Top of Excerpted data

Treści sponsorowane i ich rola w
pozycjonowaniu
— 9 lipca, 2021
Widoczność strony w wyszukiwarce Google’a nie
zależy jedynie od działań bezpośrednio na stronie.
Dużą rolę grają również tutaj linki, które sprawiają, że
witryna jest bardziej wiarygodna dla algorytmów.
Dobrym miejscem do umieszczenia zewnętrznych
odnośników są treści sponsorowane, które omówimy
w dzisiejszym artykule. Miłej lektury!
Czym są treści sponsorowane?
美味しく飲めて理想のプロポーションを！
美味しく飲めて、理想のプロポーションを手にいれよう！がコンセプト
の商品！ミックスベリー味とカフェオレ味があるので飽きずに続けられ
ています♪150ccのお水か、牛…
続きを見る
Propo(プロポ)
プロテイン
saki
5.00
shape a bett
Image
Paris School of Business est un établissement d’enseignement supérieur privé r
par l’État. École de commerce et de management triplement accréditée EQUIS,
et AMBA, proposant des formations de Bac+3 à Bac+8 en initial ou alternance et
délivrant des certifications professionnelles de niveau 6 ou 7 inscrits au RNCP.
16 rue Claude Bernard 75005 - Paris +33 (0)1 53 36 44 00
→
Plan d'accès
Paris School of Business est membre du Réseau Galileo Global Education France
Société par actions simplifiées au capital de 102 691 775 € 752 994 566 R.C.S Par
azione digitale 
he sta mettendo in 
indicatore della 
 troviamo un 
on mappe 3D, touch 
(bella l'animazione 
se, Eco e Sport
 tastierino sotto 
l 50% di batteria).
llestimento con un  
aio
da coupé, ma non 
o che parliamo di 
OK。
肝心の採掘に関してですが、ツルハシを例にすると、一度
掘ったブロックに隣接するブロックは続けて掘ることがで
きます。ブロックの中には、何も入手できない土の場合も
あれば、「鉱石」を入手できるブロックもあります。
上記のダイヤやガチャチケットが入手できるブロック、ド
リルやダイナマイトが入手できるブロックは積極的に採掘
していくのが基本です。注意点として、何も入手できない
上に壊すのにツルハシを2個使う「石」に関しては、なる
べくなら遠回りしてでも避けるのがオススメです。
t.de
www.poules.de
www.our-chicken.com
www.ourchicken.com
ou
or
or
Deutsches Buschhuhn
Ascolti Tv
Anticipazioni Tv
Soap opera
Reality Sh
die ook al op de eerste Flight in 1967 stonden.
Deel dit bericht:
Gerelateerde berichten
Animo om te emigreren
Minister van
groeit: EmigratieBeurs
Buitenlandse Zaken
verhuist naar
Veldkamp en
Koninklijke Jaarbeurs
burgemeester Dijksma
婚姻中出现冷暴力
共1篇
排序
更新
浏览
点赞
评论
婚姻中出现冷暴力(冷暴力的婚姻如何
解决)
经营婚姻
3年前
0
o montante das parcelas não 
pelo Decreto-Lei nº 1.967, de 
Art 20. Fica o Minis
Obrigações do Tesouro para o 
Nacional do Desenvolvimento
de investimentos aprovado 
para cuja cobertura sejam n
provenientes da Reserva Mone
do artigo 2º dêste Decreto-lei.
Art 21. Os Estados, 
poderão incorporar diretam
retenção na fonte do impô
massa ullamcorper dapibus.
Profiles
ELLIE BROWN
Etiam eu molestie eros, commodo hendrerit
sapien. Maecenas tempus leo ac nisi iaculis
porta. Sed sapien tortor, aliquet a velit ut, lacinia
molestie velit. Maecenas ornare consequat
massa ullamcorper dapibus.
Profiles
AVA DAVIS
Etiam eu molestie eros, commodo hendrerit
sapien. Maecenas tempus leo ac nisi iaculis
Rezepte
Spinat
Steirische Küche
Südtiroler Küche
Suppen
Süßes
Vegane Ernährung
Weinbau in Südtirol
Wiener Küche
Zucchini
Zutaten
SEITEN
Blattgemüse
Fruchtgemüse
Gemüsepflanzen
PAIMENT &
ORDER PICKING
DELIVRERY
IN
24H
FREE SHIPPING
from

Bottom of Excerpted data

Work request: Only one stretch of the data above is needed. Restate it word for word, from the line containing "www.poules.de" through the line containing "Nacional do Desenvolvimento", both ends included.

Exercise answer:
www.poules.de
www.our-chicken.com
www.ourchicken.com
ou
or
or
Deutsches Buschhuhn
Ascolti Tv
Anticipazioni Tv
Soap opera
Reality Sh
die ook al op de eerste Flight in 1967 stonden.
Deel dit bericht:
Gerelateerde berichten
Animo om te emigreren
Minister van
groeit: EmigratieBeurs
Buitenlandse Zaken
verhuist naar
Veldkamp en
Koninklijke Jaarbeurs
burgemeester Dijksma
婚姻中出现冷暴力
共1篇
排序
更新
浏览
点赞
评论
婚姻中出现冷暴力(冷暴力的婚姻如何
解决)
经营婚姻
3年前
0
o montante das parcelas não 
pelo Decreto-Lei nº 1.967, de 
Art 20. Fica o Minis
Obrigações do Tesouro para o 
Nacional do Desenvolvimento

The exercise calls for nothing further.